So tomorrow, the U.S. Department of the Treasury is coming out with a new thing that you can buy. Instead of just printing all the money themselves, they’ve decided that they’ll sell smaller “mini-mints” to private individuals. This sounds like a great deal, right? I mean, it’s literally your own money printer.
Here’s the fine print: the up-front cost is a million bucks. And the machine can only print denominations of US currency that are currently in circulation, which means the largest single bill you can print is a Franklin – $100. Oh, and the machine can only print one bill per day.
It’s a great deal! …isn’t it?
Well, assuming you had a million dollars liquid to buy one, you’ll have made your money back in just under twenty-seven and a half years. After that, though, you’re totally just making free money! That is, if you completely ignore the opportunity cost of tying a million bucks up in this silly machine for almost three decades.
Okay, but let’s say you don’t have a million bucks, but you still want this machine. No problem, says the treasury! You can finance it! And heck, this is the US Treasury, not some private lender, so they’ll keep the interest rates low and they won’t do any sort of background check – anyone who wants a money printer can borrow the money to buy one.
But “low” interest doesn’t mean “no” interest, so there’s still a little overhead to pay now. And the machine can still only print a max of $100 per day. So borrowing to get one of these machines is an even worse deal than buying one outright, it would seem.
And of course, that even assumes that everyone uses the machine to its maximum capacity! But it turns out, that might be difficult. The machines still need ink and paper, and there isn’t always enough for every machine, so sometimes the machines are idle. Sometimes people choose to print $50 bills or even $1 bills with them, just because they like those better. Sometimes people just don’t print bills! Even though the machine is relatively simple to use, it isn’t automatic – each day you want to print a bill you still have to type in what you want and hit “print,” and some people just don’t do it. Some people pay for a machine and never even bother to go pick it up and plug it in, believe it or not. Some machines are defective or outright broken when they’re bought – but there is no customer service and no refunds, so those people are just out of luck.
So here’s what happens. A whole lot of people want these machines, because the fine print is lost on them and all they hear is “money printer.” Most people that buy them borrow for them. And so most people who have them are not only in a ton of debt, but they’re in debt that they probably aren’t going to be able to pay off.

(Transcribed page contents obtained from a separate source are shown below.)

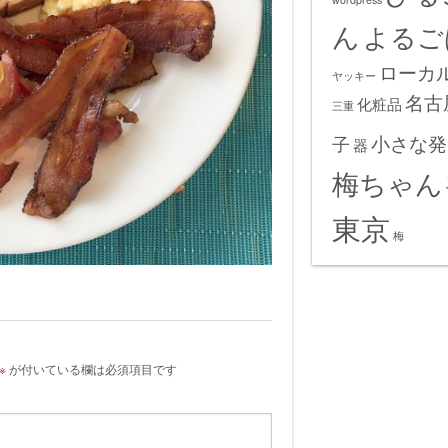
ん
よるご
ローカ
ヤッキー
名古
化粧品
三重
小さな発
子
器
梅ちゃん
東京
梅
※
が付いている欄は必須項目です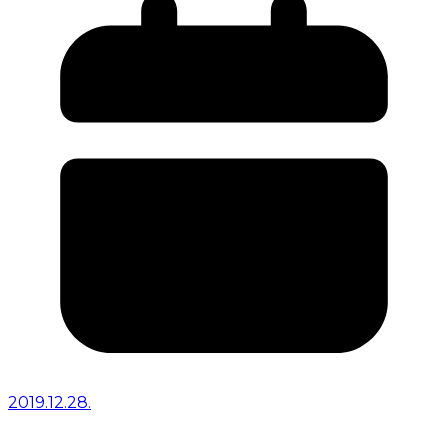
2019.12.28.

It’s fine to be compassionate to those people! You should always be compassionate. But if someone were to suggest that the collective debt of these money-printer-owners is a “crisis,” then the very first thing that should be discussed is how irresponsible and predatory it was for the US Treasury to sell these machines in the first place.
Because here’s the thing: if there is enough debt over a single asset to be called a “crisis,” then by definition that asset is a terrible investment and it should stop being bought. If apples sell for ten cents apiece but apple trees cost two hundred thousand dollars, then apple trees would be a terrible investment. You could still buy an apple tree because you liked it, but then we’re talking about consumption goods and not investments, and you can’t make the same arguments about debt.
Let me just beat this (by now, hopefully obvious) analogy to death a tiny bit more:
When you propose that the US Treasury stop selling money printers, there will absolutely be someone who claims “What a monster you are! People need money! If we stop selling money printers, how will they get money?!” (Very likely this person works for the US Treasury’s money-printer division and is doing very well.) The argument will catch on among certain people. They’re pulling a bait-and-switch, swapping out one vehicle for accomplishing something for the thing itself.
People generally need money, sure. That’s not the same as saying that they need to buy money-printers for a million (borrowed) bucks. Some things stick around for a long time, but that doesn’t mean they’re good.